Figure 3B shows the results of the diffusion of the dextran molecules through the healthy skin membrane, as predicted by our theoretical model and investigated by time-lapse microscopy. The concentration profile is non-linear with an initial plateau up until 12 h. At this time-step the concentration starts to increase indicating that the dextran is accumulating in the receptor chamber. Remarkably, we found that the experimental profile is in really good agreement with the theoretical one that we calculated by solving the Fick’s second law for the donor/skin/receptor system. Specifically, we found that the diffusivity of the dextran in the tested skin is about 2·10−10 m2/s, in agreement with the literature on this subject.
Finally, we extended our investigation to active transdermal drug-delivery (TDD) systems. As a case study, we assessed the functionality of a microneedles-roll as vehicle to enhance the skin diffusivity of FITC-dextran.

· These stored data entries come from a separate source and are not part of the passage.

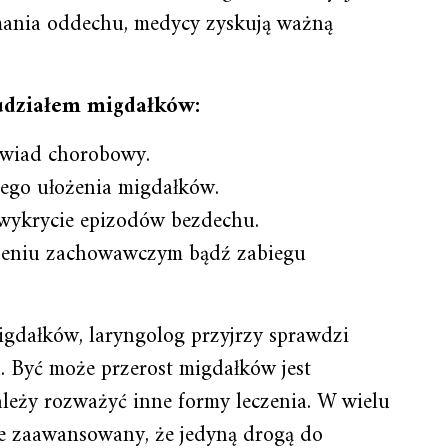
mania oddechu, medycy zyskują ważną
udziałem migdałków:
ywiad chorobowy.
ego ułożenia migdałków.
 wykrycie epizodów bezdechu.
czeniu zachowawczym bądź zabiegu
gdałków, laryngolog przyjrzy sprawdzi
ta. Być może przerost migdałków jest
leży rozważyć inne formy leczenia. W wielu
le zaawansowany, że jedyną drogą do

Figure 3C shows the cumulative amount over time of dextran diffusing in the receptor for both passive and microneedle-assisted diffusion. A significant enhancement (~5 folds) in the dextran diffusion through the treated skin with respect to the untreated one is evident. This is not surprising, considering that microneedles help to cross the epidermis and accelerate the molecular diffusion. Importantly, this result clearly demonstrates that our method can be used to study and quantify the efficiency of a transdermal drug-delivery system.
4. Conclusions and Future Perspectives
3D-PDCs are suitable for in vitro skin permeation assays and quantitative assessment of TDD systems. Furthermore, the good viability of the incubated skin makes the device promising for applications where the viability of the tissue is an issue. In this regard, optimization of the current design and setup would also allow prolonged and advanced studies, such as tissue barrier diseases and wound healing.
Our compact design also offers the possibility of integrating the 3D-PDC with various detection instruments (e.g., photo-spectrometer), thus widening the potential applications of our method to other emerging fields, such as nanotoxicology, nanotherapeutics and regenerative medicine.